La tradición del retrato ha sido históricamente un vehículo de representación del poder, la memoria o la introspección. Sin embargo, en esta serie, el retrato se despoja de cualquier intención idealizadora o narrativa para convertirse en un campo de experimentación pictórica. Los rostros, aunque reconocibles, no buscan fijar la identidad, sino descomponerla. En lugar de perpetuar una imagen estable, las obras sugieren una identidad en transformación, un yo en constante reconfiguración.
Podemos pensar en la obra de Francis Bacon y su exploración del cuerpo en estado de convulsión, pero aquí la distorsión no proviene de un impacto externo, sino de una erosión interna. El rostro no se deforma por el dolor, sino por el acto mismo de pintar, por una lucha entre la forma y la disolución. Este enfoque nos invita a repensar el retrato contemporáneo, no como un espejo de la realidad, sino como un espacio donde la identidad se problematiza y se disuelve en la textura de la pintura.

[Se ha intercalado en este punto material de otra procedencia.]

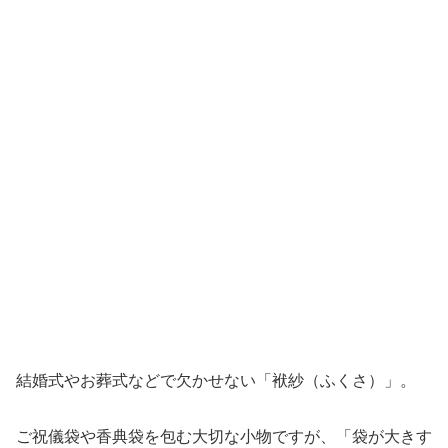
結婚式やお葬式などで欠かせない「袱紗（ふくさ）」。
ご祝儀袋や香典袋を包む大切な小物ですが、「袋が大きす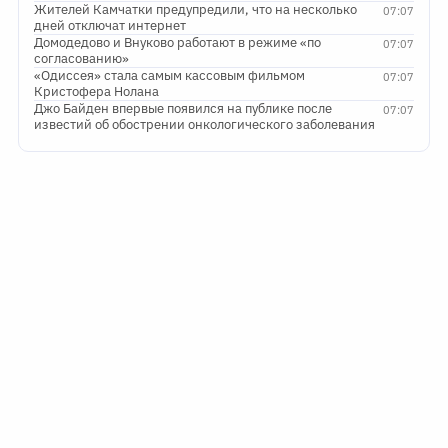
Жителей Камчатки предупредили, что на несколько
07:07
дней отключат интернет
Домодедово и Внуково работают в режиме «по
07:07
согласованию»
«Одиссея» стала самым кассовым фильмом
07:07
Кристофера Нолана
Джо Байден впервые появился на публике после
07:07
известий об обострении онкологического заболевания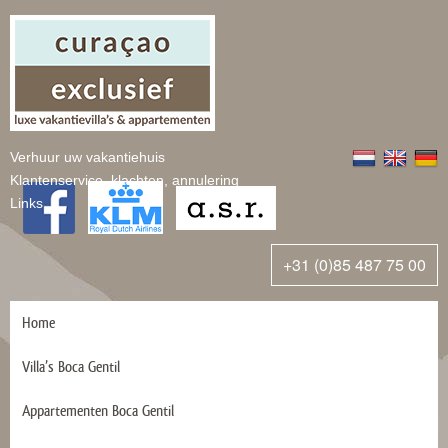
Verhuur uw vakantiehuis
Klantenservice, klachten, annulering
Links
+31 (0)85 487 75 00
Home
Villa’s Boca Gentil
Appartementen Boca Gentil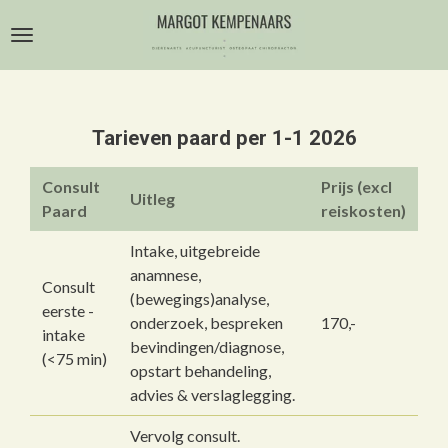
Ga
direct
naar
de
hoofdinhoud
Tarieven paard per 1-1 2026
Consult
Prijs (excl
Uitleg
Paard
reiskosten)
Intake, uitgebreide
anamnese,
Consult
(bewegings)analyse,
eerste -
onderzoek, bespreken
170,-
intake
bevindingen/diagnose,
(<75 min)
opstart behandeling,
advies & verslaglegging.
Vervolg consult.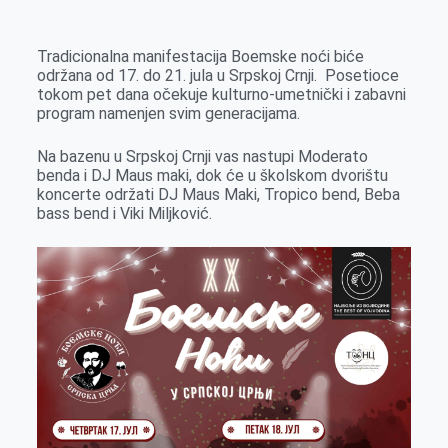
k
g
d
r
t
m
e
I
s
a
Tradicionalna manifestacija Boemske noći biće
r
n
A
i
održana od 17. do 21. jula u Srpskoj Crnji. Posetioce
tokom pet dana očekuje kulturno-umetnički i zabavni
p
l
program namenjen svim generacijama.
p
Na bazenu u Srpskoj Crnji vas nastupi Moderato
benda i DJ Maus maki, dok će u školskom dvorištu
koncerte održati DJ Maus Maki, Tropico bend, Beba
bass bend i Viki Miljković.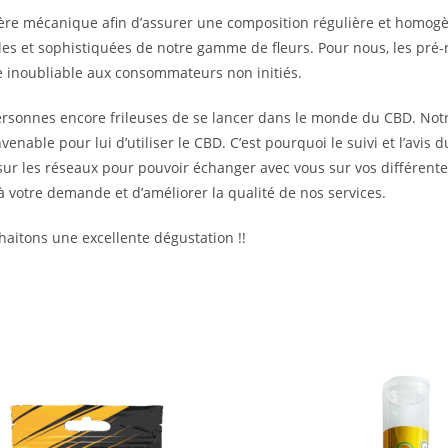
re mécanique afin d’assurer une composition régulière et homogè
s et sophistiquées de notre gamme de fleurs. Pour nous, les pré-ro
ce inoubliable aux consommateurs non initiés.
 personnes encore frileuses de se lancer dans le monde du CBD. Notr
able pour lui d’utiliser le CBD. C’est pourquoi le suivi et l’avis d
ur les réseaux pour pouvoir échanger avec vous sur vos différent
 à votre demande et d’améliorer la qualité de nos services.
aitons une excellente dégustation !!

El uso del color en esta serie es particularmente significativo. A primera vista, podríamos pensar en una paleta terrosa y apagada, pero una observación más detenida revela sutiles destellos de color que activan la composición. Estos contrastes no solo rompen la uniformidad cromática, sino que también dotan a los retratos de una dimensión lumínica inesperada. La luz, en lugar de modelar los volúmenes de manera tradicional, parece emanar de la misma materia pictórica, como si el color estuviera en proceso de mutación.
El espacio en el que se sitúan las figuras es otro punto de ruptura con la tradición del retrato. En muchas de las obras, los fondos parecen inacabados, ambiguos, casi inexistentes. Esto refuerza la idea de que estos personajes no habitan un mundo estable, sino un terreno incierto donde la forma y el significado están en constante negociación.
Uno de los aspectos más intrigantes de esta colección es la manera en que las figuras se relacionan con el espectador. A pesar de la distorsión y la gestualidad extrema, hay una presencia innegable en cada rostro, una especie de resistencia a la desaparición. La mirada, aunque desdibujada, conserva un poder perturbador, casi acusador. En este sentido, las obras no solo representan una subjetividad en crisis, sino que también confrontan al espectador con su propia percepción de la identidad.
Aquí resuena la idea de Emmanuel Levinas sobre el rostro como aquello que nos interpela éticamente, como un punto de encuentro entre el yo y el otro. En estas pinturas, la mirada no busca generar empatía, sino inquietud: el otro no se nos ofrece en una imagen clara y reconfortante, sino en un estado de constante inestabilidad.
Esta colección se inscribe en una tradición pictórica que cuestiona la estabilidad de la imagen y la identidad. A través de la materia densa, el gesto frenético y la descomposición formal, las obras nos colocan ante un universo donde la representación ya no es un medio de fijación, sino de transformación. La identidad de los sujetos aquí no es algo dado, sino algo que emerge y se desvanece en el mismo acto pictórico.
Más que retratos, estas obras son huellas de un proceso, rastros de una lucha entre la presencia y la desaparición. En su ambigüedad, nos recuerdan que la identidad no es un estado, sino un flujo; que la pintura no es solo imagen, sino también cuerpo, gesto y materia. En este sentido, la colección no solo desafía la idea tradicional del retrato, sino que nos invita a experimentar la pintura como un territorio donde la identidad se construye en la misma incertidumbre de su representación.